The liquid biopsy definitively establishes the importance of multidisciplinarity “The choice of the material to be subjected to molecular analysis is the task of the Molecular Tumor Boards, interdisciplinary groups in which multiple skills are integrated to govern the clinical and decision-making processes of appropriateness – he recalls Saverio Cinieri, president of the Italian Association of Medical Oncology ā. However, it is necessary to distinguish daily clinical practice from research. To date, the liquid biopsy has an important role as a predictor of response to therapy in lung cancer, but it is not yet possible to make a cancer diagnosis based on a blood sample, even if research efforts are going to the right point. this direction”.

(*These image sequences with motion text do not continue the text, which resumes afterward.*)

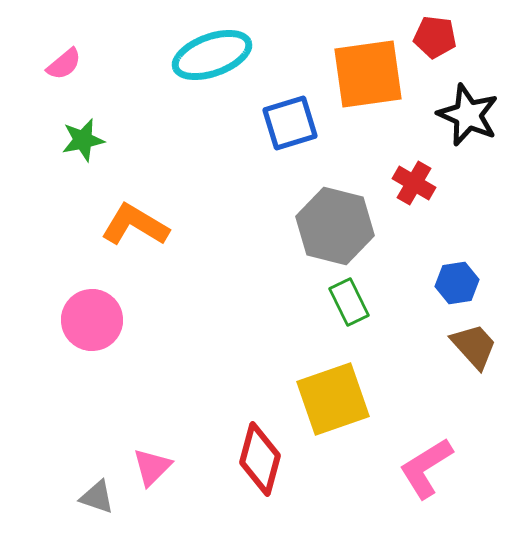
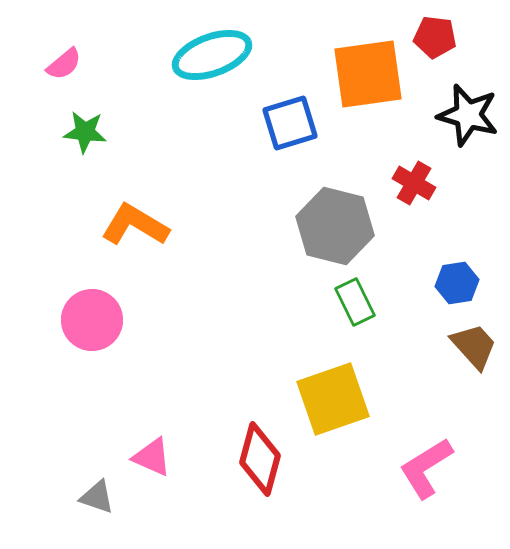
black star: rotated 8 degrees counterclockwise
green star: moved 2 px right, 8 px up; rotated 18 degrees clockwise
green rectangle: moved 6 px right
pink triangle: moved 10 px up; rotated 51 degrees counterclockwise
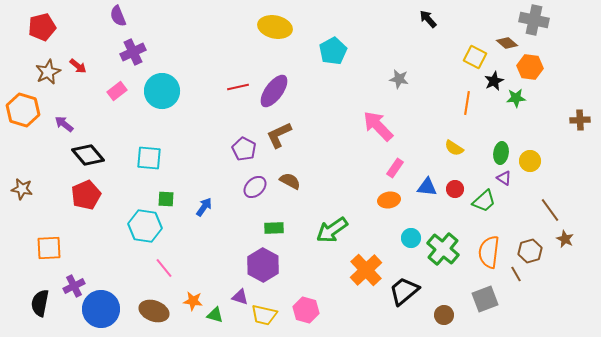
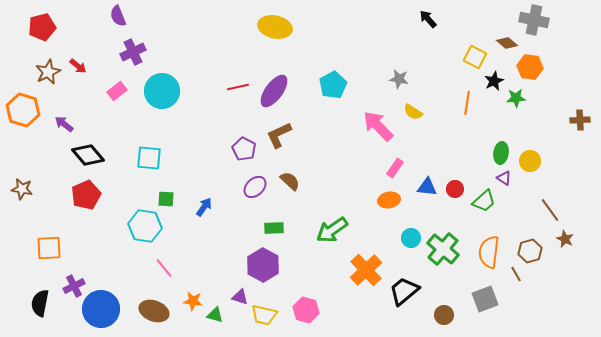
cyan pentagon at (333, 51): moved 34 px down
yellow semicircle at (454, 148): moved 41 px left, 36 px up
brown semicircle at (290, 181): rotated 15 degrees clockwise
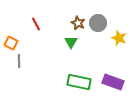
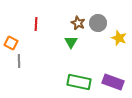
red line: rotated 32 degrees clockwise
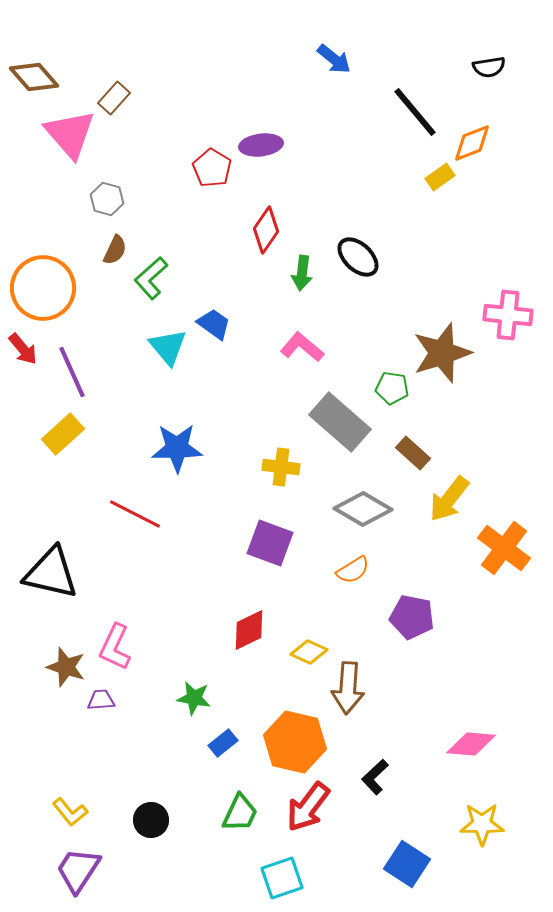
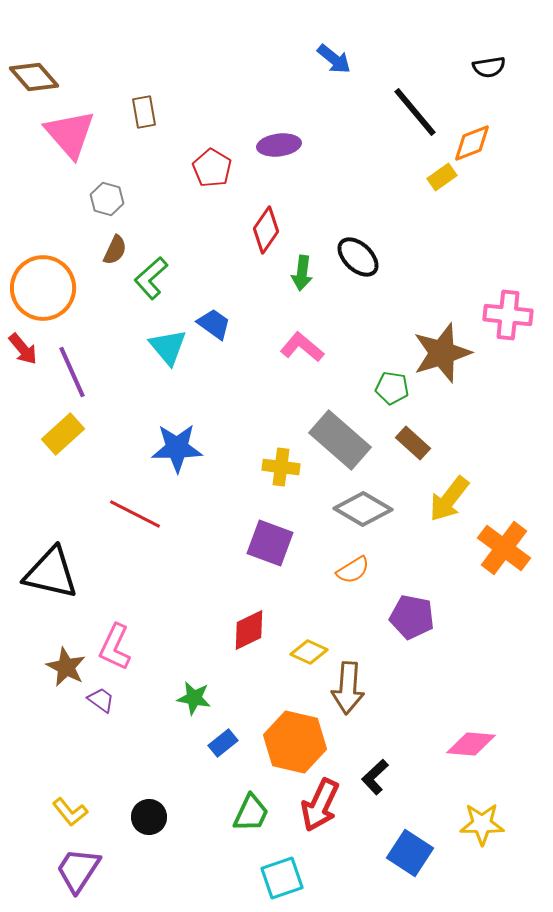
brown rectangle at (114, 98): moved 30 px right, 14 px down; rotated 52 degrees counterclockwise
purple ellipse at (261, 145): moved 18 px right
yellow rectangle at (440, 177): moved 2 px right
gray rectangle at (340, 422): moved 18 px down
brown rectangle at (413, 453): moved 10 px up
brown star at (66, 667): rotated 9 degrees clockwise
purple trapezoid at (101, 700): rotated 40 degrees clockwise
red arrow at (308, 807): moved 12 px right, 2 px up; rotated 12 degrees counterclockwise
green trapezoid at (240, 813): moved 11 px right
black circle at (151, 820): moved 2 px left, 3 px up
blue square at (407, 864): moved 3 px right, 11 px up
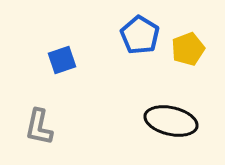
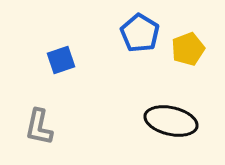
blue pentagon: moved 2 px up
blue square: moved 1 px left
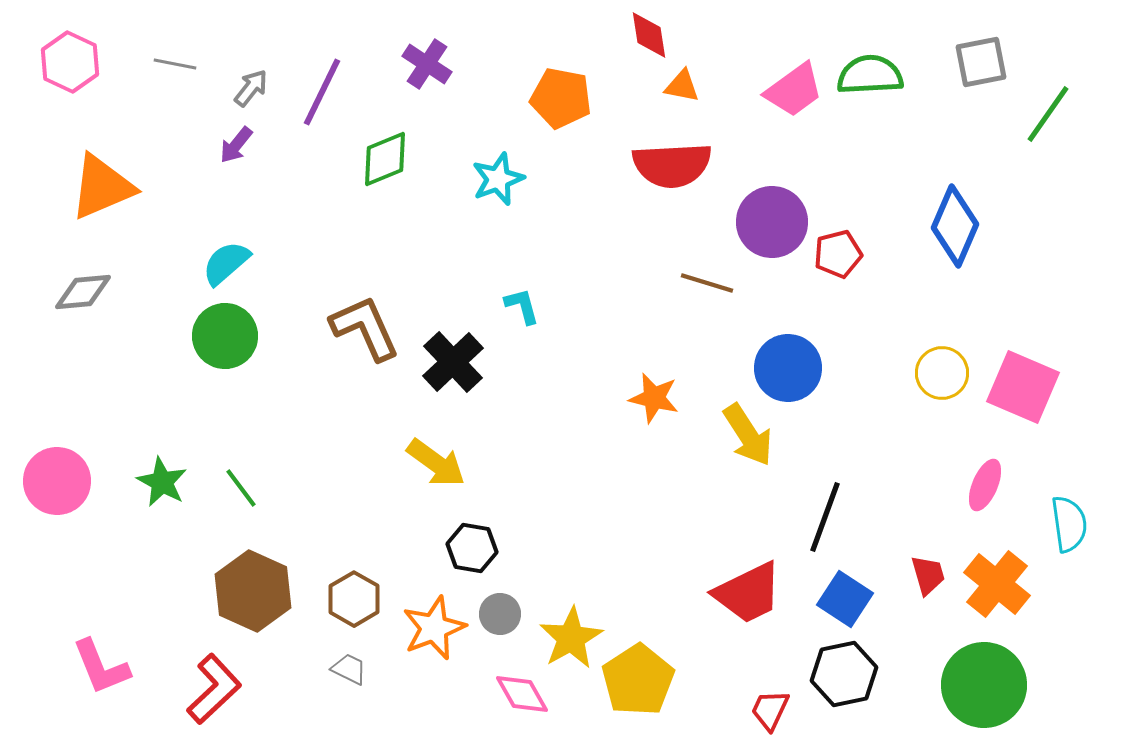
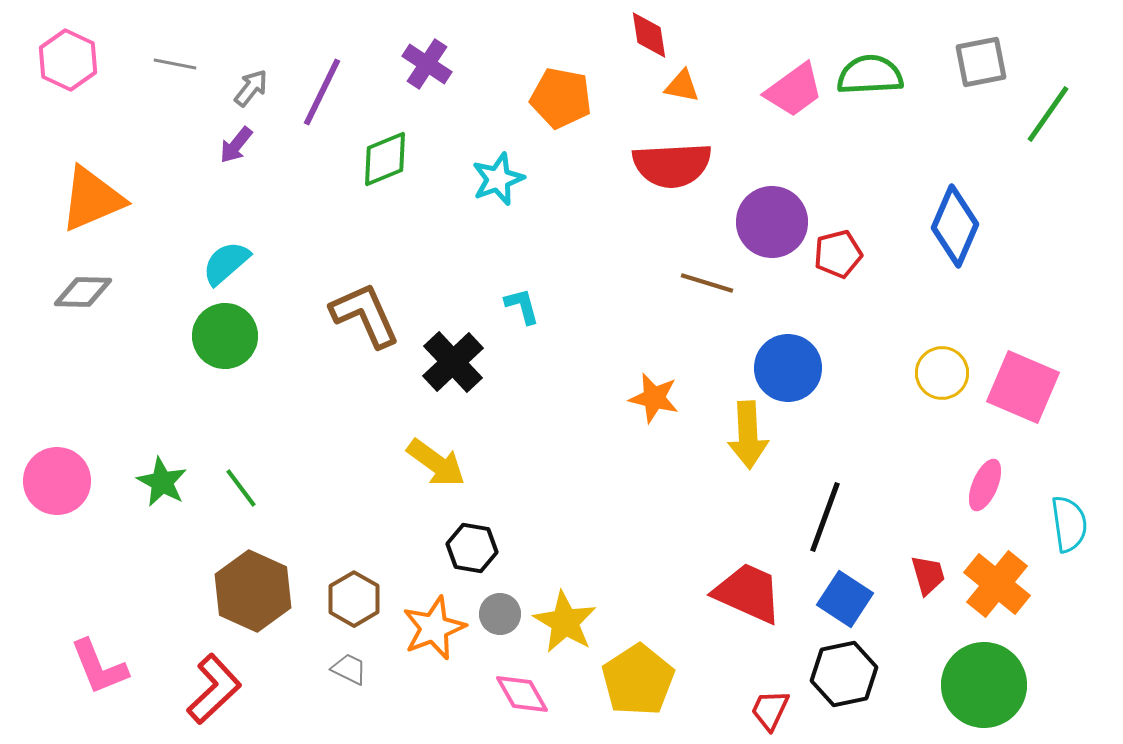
pink hexagon at (70, 62): moved 2 px left, 2 px up
orange triangle at (102, 187): moved 10 px left, 12 px down
gray diamond at (83, 292): rotated 6 degrees clockwise
brown L-shape at (365, 328): moved 13 px up
yellow arrow at (748, 435): rotated 30 degrees clockwise
red trapezoid at (748, 593): rotated 130 degrees counterclockwise
yellow star at (571, 638): moved 6 px left, 16 px up; rotated 12 degrees counterclockwise
pink L-shape at (101, 667): moved 2 px left
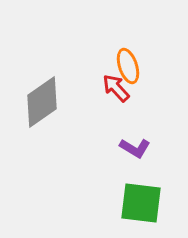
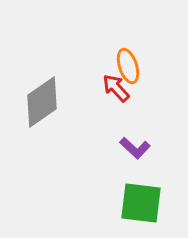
purple L-shape: rotated 12 degrees clockwise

Liquid biopsy and immunotherapy
“The application of liquid biopsy also to immunotherapy constitutes a very active field of research, which has the potential to provide “dynamic” and repeatable biomarkers in the near future, with a view to personalizing treatment – concludes Antonio Galvano, Associate Professor of Medical Oncology at the University of Palermo -. Only a fraction of patients today show a significant response or long-term benefit with immunotherapy drugs. Individual biological and immune factors affect the heterogeneity in the response. For this reason, the identification of predictive biomarkers of response or resistance to treatment, for example, with immune checkpoint inhibitors, assumes an important role. Numerous studies are underway with the aim of evaluating the potential use of cfDNA, ctDNA and soluble forms of immune checkpoints as predictive biomarkers of response. In recent years, our research group has published studies conducted mainly on lung, pancreatic and melanoma tumors in important international scientific journals. It is important to continue in this direction”.